(edited) How to force compiler of C code with 64bit arithmetics to generate routines with non-divergent execution path?
Posted: Sun Apr 28, 2024 6:46 pm
Since Xtensa cores do not have usual FLAGS (or somwhere called status) register, which usually contains C - carry bit (for add instructions)/ B -(borrow bit for sub instructions) O - (overflow bit) S - (sign bit) etc which are affected after any integer arithmetic operation, writting of routines of 64bit arithmetic on 32bit cores which always take the same execution path (not involving any branching instruction) is quite challanging. I found that C code which involve two 64bit arrguments will always be compiled using some of those branch instructions at place where carry (in the case of addition/subtraction) has to be set to 1 or cleared to 0. It means that such routine executes differently depending on values of two arguments which are involved in addition. For example:
https://godbolt.org/z/6WfPTdh96
Is there a way to force compiler to generate "always the same execution path" code without branch instructions for 64bit arithmetic. In that example, a14 register is always preloaded with value 1. Then comparation in between a10 and a9 is performed, telling should value of a14 has to stay at 1 by skipping next instruction or it should be 0 by executing next instruction. And that makes divergent paths of execution depending on input values, because for some pair of values that SKIP is going to be performed while for other pairs skip is not performed but one extra instruction is executed. That means, execution time of routine, depends on input values which is not acceptable in critical synchronization routines which involve 64bit math.

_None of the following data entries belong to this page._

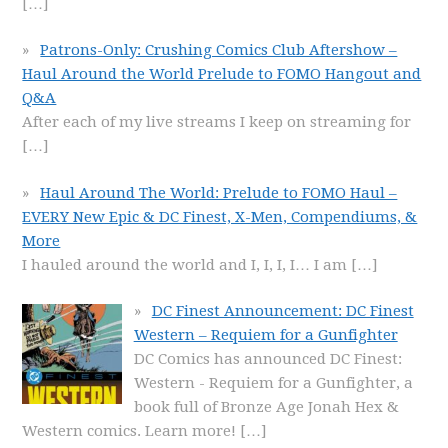
[…]
Patrons-Only: Crushing Comics Club Aftershow –
Haul Around the World Prelude to FOMO Hangout and
Q&A
After each of my live streams I keep on streaming for
[…]
Haul Around The World: Prelude to FOMO Haul –
EVERY New Epic & DC Finest, X-Men, Compendiums, &
More
I hauled around the world and I, I, I, I… I am
[…]
DC Finest Announcement: DC Finest
Western – Requiem for a Gunfighter
DC Comics has announced DC Finest:
Western - Requiem for a Gunfighter, a
book full of Bronze Age Jonah Hex &
Western comics. Learn more!
[…]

I know I can write "by hand" such a code by replacing that part with something like:
Off course, for performance reasons, those two instructions should not appear one after another to avoid stale or lock states of srl instruction which has to wait the result of previous operation. Previous example allows us to nest them like this
(I wrote this as an example while writing this question just to illustrate the question. I didn't test it, however there is no reason of why it shouldn't work)

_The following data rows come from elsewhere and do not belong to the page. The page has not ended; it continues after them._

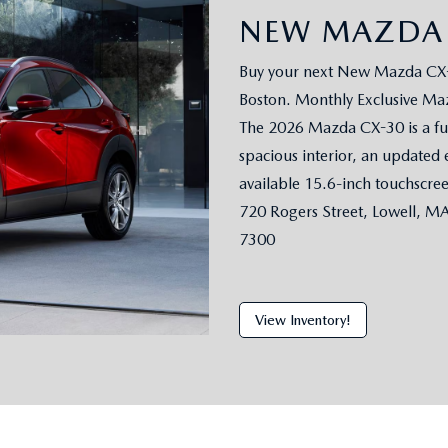
NEW MAZDA 
Buy your next New Mazda CX-3
Boston. Monthly Exclusive Maz
The 2026 Mazda CX-30 is a ful
spacious interior, an updated 
available 15.6-inch touchscre
720 Rogers Street, Lowell, M
7300
View Inventory!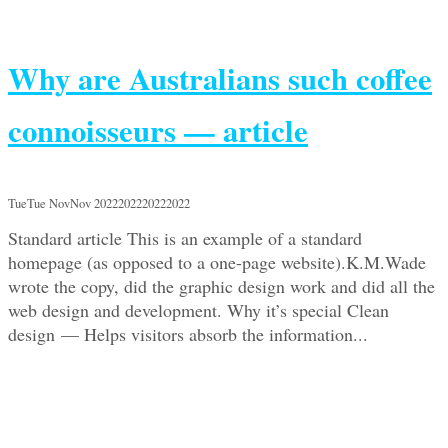
Why are Australians such coffee
connoisseurs — article
TueTue NovNov 2022202220222022
Standard article This is an example of a standard
homepage (as opposed to a one-page website).K.M.Wade
wrote the copy, did the graphic design work and did all the
web design and development. Why it’s special Clean
design — Helps visitors absorb the information...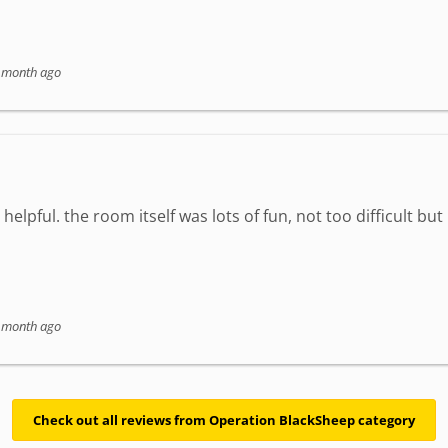
 month ago
elpful. the room itself was lots of fun, not too difficult but
 month ago
Check out all reviews from Operation BlackSheep category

But, is there a way to force the compiler to generate such a non-branching code of int64 arithmetic keeping routine execution time constant and independent on input values?
https://godbolt.org/z/6WfPTdh96
Is there a way to force compiler to generate "always the same execution path" code without branch instructions for 64bit arithmetic. In that example, a14 register is always preloaded with value 1. Then comparation in between a10 and a9 is performed, telling should value of a14 has to stay at 1 by skipping next instruction or it should be 0 by executing next instruction. And that makes divergent paths of execution depending on input values, because for some pair of values that SKIP is going to be performed while for other pairs skip is not performed but one extra instruction is executed. That means, execution time of routine, depends on input values which is not acceptable in critical synchronization routines which involve 64bit math.

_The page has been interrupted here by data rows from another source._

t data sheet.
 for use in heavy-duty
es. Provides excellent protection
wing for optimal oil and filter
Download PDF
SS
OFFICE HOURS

I know I can write "by hand" such a code by replacing that part with something like:
Code: Select all
sub a14, a10, a9 // if a10 is less than a9 highest bit in a14 is going to be set, otherwise it will be reset after subtraction
srl a14, a14, 31 // logical shift it to first bit position (funneling zeroes into higher bits)
// that is the full replacement leaving 0 or 1 in a14
Code: Select all
main:
entry sp, 48
l32r a8, .LC0
memw
l32i.n a12, sp, 0
memw
l32i.n a10, a8, 0 // modified, exchanged order of loading registers
memw
l32i.n a13, sp, 4 // modified, exchanged order of loading registers
sub a9, a10, a12 // so we can execute this here
memw
l32i.n a11, a8, 4
sub a14, a10, a9 // and here is our replacement (a9 is modified 3 instructions earlier so no stalls)
// movi.n a14, 1
// bltu a10, a9, .L2
// movi.n a14, 0
//.L2:
sub a12, a11, a13
srl a14, a14, 31 // and here is the shift
memw
s32i.n a9, a8, 0
sub a11, a12, a14 // here is the actual usage of a14
memw
s32i.n a11, a8, 4
memw
l32i.n a12, a8, 0
l32r a10, .LC2
memw
l32i.n a13, a8, 4
call8 printf
retw.n
(I wrote this as an example while writing this question just to illustrate the question. I didn't test it, however there is no reason of why it shouldn't work)
But, is there a way to force the compiler to generate such a non-branching code of int64 arithmetic keeping routine execution time constant and independent on input values?